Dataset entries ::

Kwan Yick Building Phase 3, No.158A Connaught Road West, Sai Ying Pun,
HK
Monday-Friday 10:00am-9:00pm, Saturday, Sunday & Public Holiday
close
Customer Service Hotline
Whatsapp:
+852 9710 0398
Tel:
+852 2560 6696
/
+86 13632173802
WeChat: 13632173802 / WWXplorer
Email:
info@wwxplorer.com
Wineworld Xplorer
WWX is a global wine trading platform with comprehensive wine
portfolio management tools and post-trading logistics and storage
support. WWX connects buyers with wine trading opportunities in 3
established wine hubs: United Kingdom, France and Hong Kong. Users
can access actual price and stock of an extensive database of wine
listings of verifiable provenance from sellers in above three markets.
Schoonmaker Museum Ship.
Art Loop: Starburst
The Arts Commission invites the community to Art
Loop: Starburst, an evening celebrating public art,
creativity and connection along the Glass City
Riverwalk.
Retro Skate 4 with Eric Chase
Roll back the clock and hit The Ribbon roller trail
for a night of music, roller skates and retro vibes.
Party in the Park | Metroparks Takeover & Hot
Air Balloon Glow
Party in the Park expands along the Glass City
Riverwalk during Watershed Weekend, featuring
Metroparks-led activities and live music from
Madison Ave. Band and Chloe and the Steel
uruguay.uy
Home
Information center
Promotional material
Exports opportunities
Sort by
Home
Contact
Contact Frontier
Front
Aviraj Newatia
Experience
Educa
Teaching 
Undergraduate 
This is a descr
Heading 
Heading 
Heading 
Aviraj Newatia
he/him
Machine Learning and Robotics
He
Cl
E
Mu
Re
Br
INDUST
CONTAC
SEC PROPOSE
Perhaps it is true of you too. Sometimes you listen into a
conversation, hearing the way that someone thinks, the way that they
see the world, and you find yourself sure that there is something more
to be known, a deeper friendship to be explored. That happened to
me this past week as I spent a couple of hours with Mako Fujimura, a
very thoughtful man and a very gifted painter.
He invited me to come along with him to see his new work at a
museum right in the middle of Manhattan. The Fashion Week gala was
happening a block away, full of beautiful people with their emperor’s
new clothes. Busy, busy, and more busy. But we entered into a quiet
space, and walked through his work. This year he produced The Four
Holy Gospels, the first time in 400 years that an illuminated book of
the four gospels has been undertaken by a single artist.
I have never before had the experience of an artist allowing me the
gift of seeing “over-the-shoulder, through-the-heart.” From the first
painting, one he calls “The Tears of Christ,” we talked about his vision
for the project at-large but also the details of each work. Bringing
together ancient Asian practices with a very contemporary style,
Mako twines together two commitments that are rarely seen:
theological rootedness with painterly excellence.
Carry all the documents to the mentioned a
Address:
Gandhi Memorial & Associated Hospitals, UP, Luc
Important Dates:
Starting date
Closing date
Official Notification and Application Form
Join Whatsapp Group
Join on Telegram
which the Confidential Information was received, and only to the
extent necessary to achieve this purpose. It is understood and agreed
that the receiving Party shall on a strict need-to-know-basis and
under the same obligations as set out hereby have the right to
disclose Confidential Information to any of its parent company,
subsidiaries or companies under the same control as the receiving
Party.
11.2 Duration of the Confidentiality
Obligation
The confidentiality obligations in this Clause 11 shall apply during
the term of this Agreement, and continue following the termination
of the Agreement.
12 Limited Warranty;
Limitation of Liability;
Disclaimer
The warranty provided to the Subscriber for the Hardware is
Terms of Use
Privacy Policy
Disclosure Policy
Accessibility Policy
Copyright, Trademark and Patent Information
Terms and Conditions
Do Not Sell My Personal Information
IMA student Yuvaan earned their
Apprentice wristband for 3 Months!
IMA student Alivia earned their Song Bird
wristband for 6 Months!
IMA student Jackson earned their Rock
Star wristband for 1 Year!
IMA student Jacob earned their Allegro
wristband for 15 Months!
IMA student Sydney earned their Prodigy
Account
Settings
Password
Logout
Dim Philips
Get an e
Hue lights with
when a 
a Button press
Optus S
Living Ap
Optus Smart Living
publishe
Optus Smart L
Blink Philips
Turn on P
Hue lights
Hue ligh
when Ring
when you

What to do ::
Look through the data above for the word "Agreement". Report each line where it occurs.

Result below ::
the term of this Agreement, and continue following the termination
of the Agreement.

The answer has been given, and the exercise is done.